Brief: Return the following from the records below: each line, word for word, starting with the line that contains "kimonoer og køkkenudstyr" and going on through the line that contains "ideelle steder at", with nothing outside that range.

+---+

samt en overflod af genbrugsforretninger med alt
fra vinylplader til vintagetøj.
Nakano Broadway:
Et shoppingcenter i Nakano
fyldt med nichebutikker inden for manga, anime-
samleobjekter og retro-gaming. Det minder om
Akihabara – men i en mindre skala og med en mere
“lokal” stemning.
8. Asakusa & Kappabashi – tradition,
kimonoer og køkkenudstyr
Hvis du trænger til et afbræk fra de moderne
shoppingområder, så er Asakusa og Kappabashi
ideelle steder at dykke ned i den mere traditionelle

+---+

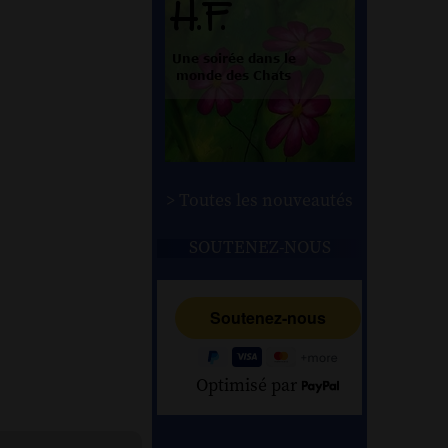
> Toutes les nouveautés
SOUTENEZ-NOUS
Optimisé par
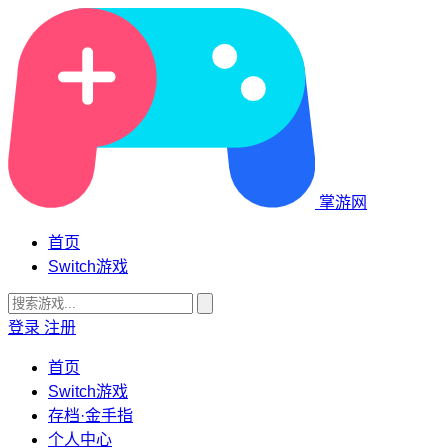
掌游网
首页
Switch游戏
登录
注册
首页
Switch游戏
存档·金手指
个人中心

+---+

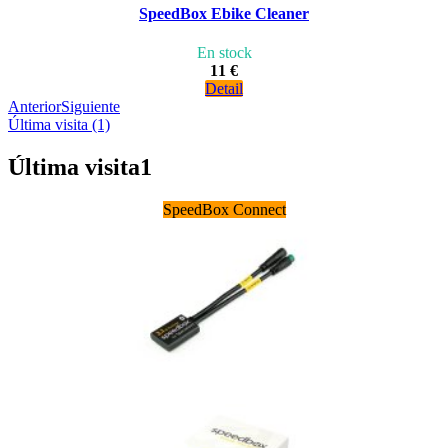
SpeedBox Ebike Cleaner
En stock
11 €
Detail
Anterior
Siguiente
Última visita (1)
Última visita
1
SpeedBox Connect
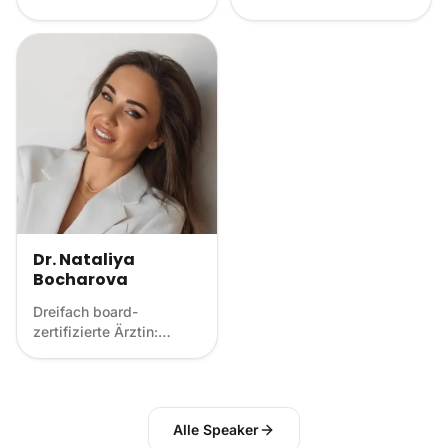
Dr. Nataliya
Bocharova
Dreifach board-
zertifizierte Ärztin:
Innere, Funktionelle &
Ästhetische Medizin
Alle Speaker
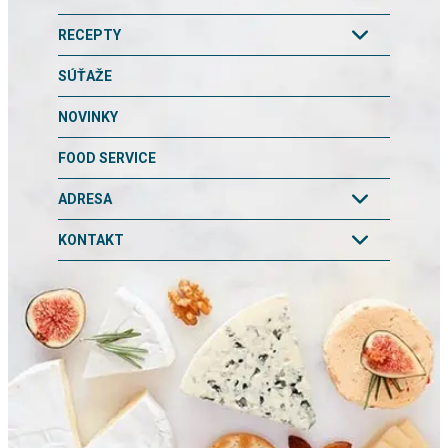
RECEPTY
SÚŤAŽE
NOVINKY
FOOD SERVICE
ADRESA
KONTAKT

+---+

Solution to this problem:
kimonoer og køkkenudstyr
Hvis du trænger til et afbræk fra de moderne
shoppingområder, så er Asakusa og Kappabashi
ideelle steder at dykke ned i den mere traditionelle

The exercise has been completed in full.